Of course, any damage to timber cladding can easily be repaired, but the ongoing maintenance will be part of your life, and even if you do the labour yourself, there is still the associated cost of maintenance products. Unfortunately, what starts off as one of the most easily affordable claddings ends up being more expensive over its lifetime.
The natural timber that is considered to make the longest-lasting cladding is western red cedar, with an anticipated life span of 25-35 years. Some native timber species, like Spotted Gum, also have BAL fire protection ratings. It’s good to know, especially if regular, ongoing maintenance doesn’t bother you.
Composite, like NewTechWood, is popular because it does not suffer from many of the problems inherent in metal cladding, nor does it require the regular, ongoing maintenance required of natural timber. However, not all composites are created equal.
With composite cladding products, you don’t have the issue of ongoing maintenance and associated expenses. Unless you consider hosing down your cladding to wash the dust off as maintenance. Some composite brands, like NewTechWood, are clad around all four sides of each board, protecting its core from the elements, and of course, termites and wood boring pests aren’t a concern. Other brands are not capped or are only capped on the top and sides. The thing is, with composites, full capping is essential for complete protection.
Fully capped Composite cladding boards are much more durable than natural wood. It won’t warp, rot, split, splinter or crack, and it is also lightweight and easy to install. All you have to do is choose your colour and install it. As a pre-finished product, it never needs sanding, painting or sealing – ever – however, there is a drawback – you can’t paint over it if you want to change the colour one day, like you can with timber.
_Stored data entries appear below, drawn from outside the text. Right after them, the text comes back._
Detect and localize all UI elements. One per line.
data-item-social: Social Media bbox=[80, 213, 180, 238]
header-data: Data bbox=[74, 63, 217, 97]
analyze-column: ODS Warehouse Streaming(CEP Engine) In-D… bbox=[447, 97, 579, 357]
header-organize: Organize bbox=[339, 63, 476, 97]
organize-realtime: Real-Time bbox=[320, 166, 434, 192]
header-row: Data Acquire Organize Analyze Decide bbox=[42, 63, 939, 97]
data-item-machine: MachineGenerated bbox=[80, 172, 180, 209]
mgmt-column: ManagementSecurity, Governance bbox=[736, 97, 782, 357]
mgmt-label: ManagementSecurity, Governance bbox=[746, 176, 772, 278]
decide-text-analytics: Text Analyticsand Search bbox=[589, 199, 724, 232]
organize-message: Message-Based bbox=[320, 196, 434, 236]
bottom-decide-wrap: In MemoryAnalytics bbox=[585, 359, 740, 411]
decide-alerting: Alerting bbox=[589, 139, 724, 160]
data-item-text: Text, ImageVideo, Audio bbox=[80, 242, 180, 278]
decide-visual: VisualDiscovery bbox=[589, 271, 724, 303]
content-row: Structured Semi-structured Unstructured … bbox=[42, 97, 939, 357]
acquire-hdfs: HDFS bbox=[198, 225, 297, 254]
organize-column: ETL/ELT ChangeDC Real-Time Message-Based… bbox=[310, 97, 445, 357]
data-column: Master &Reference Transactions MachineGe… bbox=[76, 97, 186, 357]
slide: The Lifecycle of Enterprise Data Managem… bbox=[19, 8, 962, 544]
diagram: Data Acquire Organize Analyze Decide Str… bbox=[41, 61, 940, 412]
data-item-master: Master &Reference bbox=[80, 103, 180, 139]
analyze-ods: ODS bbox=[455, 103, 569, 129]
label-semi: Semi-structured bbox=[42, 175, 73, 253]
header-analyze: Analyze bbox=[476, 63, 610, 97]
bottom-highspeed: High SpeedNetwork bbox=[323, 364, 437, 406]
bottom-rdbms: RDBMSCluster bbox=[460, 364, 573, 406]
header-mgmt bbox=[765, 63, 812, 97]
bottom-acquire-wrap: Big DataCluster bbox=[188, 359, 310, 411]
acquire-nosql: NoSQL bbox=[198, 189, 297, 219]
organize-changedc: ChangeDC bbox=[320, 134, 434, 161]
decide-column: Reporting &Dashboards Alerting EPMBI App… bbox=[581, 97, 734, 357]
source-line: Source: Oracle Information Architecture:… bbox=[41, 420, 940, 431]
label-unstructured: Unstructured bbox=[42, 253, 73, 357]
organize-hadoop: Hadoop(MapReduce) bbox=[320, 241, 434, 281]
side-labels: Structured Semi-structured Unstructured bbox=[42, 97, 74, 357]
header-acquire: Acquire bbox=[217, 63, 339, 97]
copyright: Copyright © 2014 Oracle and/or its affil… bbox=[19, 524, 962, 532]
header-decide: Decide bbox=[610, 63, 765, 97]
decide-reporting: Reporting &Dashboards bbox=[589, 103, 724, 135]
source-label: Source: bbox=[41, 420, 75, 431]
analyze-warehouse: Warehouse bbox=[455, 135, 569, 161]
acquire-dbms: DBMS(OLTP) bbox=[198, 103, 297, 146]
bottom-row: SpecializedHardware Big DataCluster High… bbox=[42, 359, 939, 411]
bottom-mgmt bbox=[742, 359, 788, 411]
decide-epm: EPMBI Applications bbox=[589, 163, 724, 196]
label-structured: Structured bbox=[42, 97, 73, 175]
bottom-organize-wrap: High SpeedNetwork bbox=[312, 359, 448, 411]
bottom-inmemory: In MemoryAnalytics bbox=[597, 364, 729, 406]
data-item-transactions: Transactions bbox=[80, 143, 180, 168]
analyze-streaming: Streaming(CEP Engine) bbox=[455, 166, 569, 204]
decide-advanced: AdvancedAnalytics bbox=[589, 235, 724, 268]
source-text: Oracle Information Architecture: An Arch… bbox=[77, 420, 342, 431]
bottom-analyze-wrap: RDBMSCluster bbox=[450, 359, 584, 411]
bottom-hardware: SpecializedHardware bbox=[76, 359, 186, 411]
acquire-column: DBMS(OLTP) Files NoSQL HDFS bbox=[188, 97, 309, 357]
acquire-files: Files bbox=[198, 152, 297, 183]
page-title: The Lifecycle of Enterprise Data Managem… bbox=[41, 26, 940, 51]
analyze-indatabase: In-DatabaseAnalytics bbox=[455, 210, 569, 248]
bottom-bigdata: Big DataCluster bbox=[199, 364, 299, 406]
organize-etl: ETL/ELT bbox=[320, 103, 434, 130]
Composites are considered the most sustainable cladding products, manufactured using recycled timber fibres and recycled plastics and are super eco-friendly. But can they really outlast natural wood?
Yes – they are manufactured that way. That’s the whole idea. The inclusion of plastic lends strength and ability to withstand elements more than natural timber. It is why composites, like NewTechWood, do not splinter, warp, sag, rot, fade or become affected by insects. The 360 degree protective polymer capping ensures each board is protected and is also the reason why you can install it and then, apart from washing it down with the hose now and then, you can forget about maintenance issues and costs forever.
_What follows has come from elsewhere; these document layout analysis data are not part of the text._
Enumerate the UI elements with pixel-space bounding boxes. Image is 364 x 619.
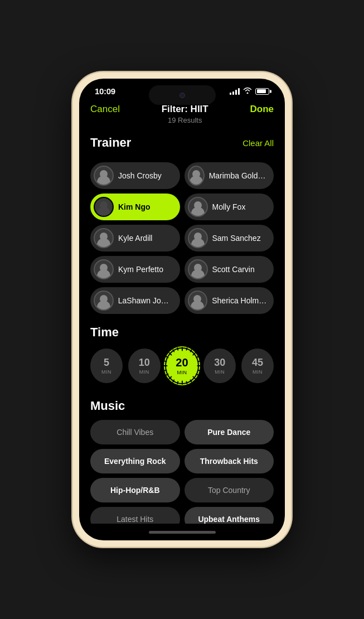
trainer-section-header: Trainer Clear All	[90, 136, 274, 150]
svg-line-22	[173, 350, 174, 351]
trainer-section: Trainer Clear All	[79, 127, 285, 162]
svg-line-15	[169, 376, 171, 379]
trainer-name-sam-sanchez: Sam Sanchez	[212, 234, 261, 243]
avatar-sam-sanchez	[188, 228, 208, 248]
music-label-hip-hop-rnb: Hip-Hop/R&B	[110, 486, 160, 495]
phone-frame: 10:09 Cancel	[72, 72, 292, 547]
svg-line-13	[177, 381, 178, 384]
trainer-name-lashawn-jones: LaShawn Jones	[118, 296, 173, 305]
avatar-scott-carvin	[188, 259, 208, 279]
battery-icon	[255, 88, 269, 95]
time-chip-10[interactable]: 10 MIN	[128, 349, 161, 383]
dynamic-island	[149, 85, 216, 105]
avatar-marimba	[188, 166, 205, 186]
clear-all-button[interactable]: Clear All	[242, 138, 274, 148]
home-indicator	[79, 524, 285, 540]
trainer-chip-kym-perfetto[interactable]: Kym Perfetto	[90, 256, 180, 283]
music-label-latest-hits: Latest Hits	[117, 515, 153, 524]
music-label-pure-dance: Pure Dance	[207, 428, 250, 437]
avatar-lashawn-jones	[94, 291, 114, 311]
music-section: Music Chill Vibes Pure Dance Everything …	[79, 388, 285, 524]
svg-line-23	[177, 348, 178, 350]
music-section-title: Music	[90, 399, 125, 413]
trainer-chip-molly-fox[interactable]: Molly Fox	[185, 194, 274, 220]
time-chip-30[interactable]: 30 MIN	[203, 349, 236, 383]
time-unit-5: MIN	[101, 369, 111, 375]
trainer-chip-sherica-holmon[interactable]: Sherica Holmon	[185, 287, 274, 314]
phone-screen: 10:09 Cancel	[79, 79, 285, 540]
svg-line-17	[164, 370, 167, 371]
avatar-sherica-holmon	[188, 291, 208, 311]
time-value-45: 45	[252, 357, 263, 369]
trainer-name-molly-fox: Molly Fox	[212, 202, 246, 211]
time-unit-10: MIN	[139, 369, 149, 375]
home-bar	[149, 531, 216, 534]
trainer-chip-sam-sanchez[interactable]: Sam Sanchez	[185, 225, 274, 252]
svg-line-19	[164, 361, 167, 361]
trainer-name-marimba: Marimba Gold-Watts	[209, 171, 267, 180]
svg-line-5	[198, 361, 200, 361]
trainer-chip-kim-ngo[interactable]: Kim Ngo	[90, 194, 180, 220]
trainer-chip-lashawn-jones[interactable]: LaShawn Jones	[90, 287, 180, 314]
music-chip-upbeat-anthems[interactable]: Upbeat Anthems	[185, 507, 274, 524]
trainer-section-title: Trainer	[90, 136, 131, 150]
trainer-name-kyle-ardill: Kyle Ardill	[118, 234, 152, 243]
wifi-icon	[243, 87, 252, 95]
music-chip-throwback-hits[interactable]: Throwback Hits	[185, 449, 274, 473]
svg-line-16	[166, 374, 168, 375]
trainer-chip-marimba[interactable]: Marimba Gold-Watts	[185, 162, 274, 189]
svg-line-10	[190, 380, 191, 381]
signal-icon	[230, 88, 240, 95]
trainer-chip-kyle-ardill[interactable]: Kyle Ardill	[90, 225, 180, 252]
trainer-chip-josh-crosby[interactable]: Josh Crosby	[90, 162, 180, 189]
svg-line-20	[166, 356, 168, 357]
svg-line-8	[196, 374, 198, 375]
trainer-name-sherica-holmon: Sherica Holmon	[212, 296, 267, 305]
time-value-10: 10	[139, 357, 150, 369]
time-section: Time 5 MIN 10 MIN	[79, 314, 285, 388]
cancel-button[interactable]: Cancel	[90, 104, 120, 115]
music-label-upbeat-anthems: Upbeat Anthems	[198, 515, 260, 524]
trainer-chip-scott-carvin[interactable]: Scott Carvin	[185, 256, 274, 283]
time-value-5: 5	[104, 357, 109, 369]
trainer-name-josh-crosby: Josh Crosby	[118, 171, 162, 180]
time-chip-5[interactable]: 5 MIN	[90, 349, 123, 383]
music-chip-chill-vibes[interactable]: Chill Vibes	[90, 420, 180, 444]
svg-line-9	[193, 376, 195, 379]
avatar-kyle-ardill	[94, 228, 114, 248]
music-label-throwback-hits: Throwback Hits	[200, 457, 258, 466]
done-button[interactable]: Done	[250, 104, 274, 115]
music-chip-top-country[interactable]: Top Country	[185, 478, 274, 502]
time-unit-20: MIN	[177, 370, 187, 375]
avatar-josh-crosby	[94, 166, 114, 186]
time-chip-20[interactable]: 20 MIN	[166, 349, 198, 383]
time-chip-45[interactable]: 45 MIN	[241, 349, 274, 383]
scroll-container[interactable]: Trainer Clear All Josh Crosby	[79, 127, 285, 524]
avatar-molly-fox	[188, 197, 208, 217]
music-chip-everything-rock[interactable]: Everything Rock	[90, 449, 180, 473]
svg-line-21	[169, 353, 171, 355]
svg-line-11	[186, 381, 187, 384]
music-chip-latest-hits[interactable]: Latest Hits	[90, 507, 180, 524]
avatar-kim-ngo	[94, 197, 114, 217]
status-icons	[230, 87, 269, 95]
music-chip-hip-hop-rnb[interactable]: Hip-Hop/R&B	[90, 478, 180, 502]
music-label-chill-vibes: Chill Vibes	[117, 428, 153, 437]
svg-line-7	[198, 370, 200, 371]
nav-title: Filter: HIIT	[162, 104, 208, 115]
music-grid: Chill Vibes Pure Dance Everything Rock T…	[90, 420, 274, 524]
time-value-30: 30	[214, 357, 225, 369]
svg-line-3	[193, 353, 195, 355]
music-chip-pure-dance[interactable]: Pure Dance	[185, 420, 274, 444]
svg-line-4	[196, 356, 198, 357]
time-unit-45: MIN	[253, 369, 263, 375]
time-unit-30: MIN	[215, 369, 225, 375]
nav-center: Filter: HIIT 19 Results	[162, 104, 208, 124]
svg-line-1	[186, 348, 187, 350]
time-options: 5 MIN 10 MIN	[90, 349, 274, 383]
trainer-name-scott-carvin: Scott Carvin	[212, 265, 255, 274]
status-time: 10:09	[95, 86, 115, 96]
music-label-top-country: Top Country	[208, 486, 250, 495]
svg-line-2	[190, 350, 191, 351]
svg-line-14	[173, 380, 174, 381]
You can also combine the different cladding forms!
Image Credit: Keksia.
So, there you have it. Metal and composite are perfect choices for those who do not want to spend time and money maintaining their cladding and want their cladding to last the longest. Of those two options, metal may not be wise if you live in warmer climates, while composite is perfect in any climate, especially if you prefer the aesthetic appeal of timber, but some can’t be used in BAL-rated areas.
But what about the cost? Well, yes, composite is usually slightly more expensive than natural timber cladding to buy upfront, but then you need to think about the cost of ownership over the product’s long life.
With composite cladding, what you pay upfront is all you ever pay.
With natural timber, you will spend your life factoring in the cost of maintenance, and even if you do all that maintenance yourself, you still have to pay for the products necessary to maintain it: clean, sand, oil, stain, varnish or paint every 3-5 years to avoid warping, splinters, rotting, cupping, mould, insect-related problems, and to keep it looking good.
Why bother with all that when you can have a product that needs no ongoing maintenance, will last longer than natural timber, and can rival real timber for natural looks?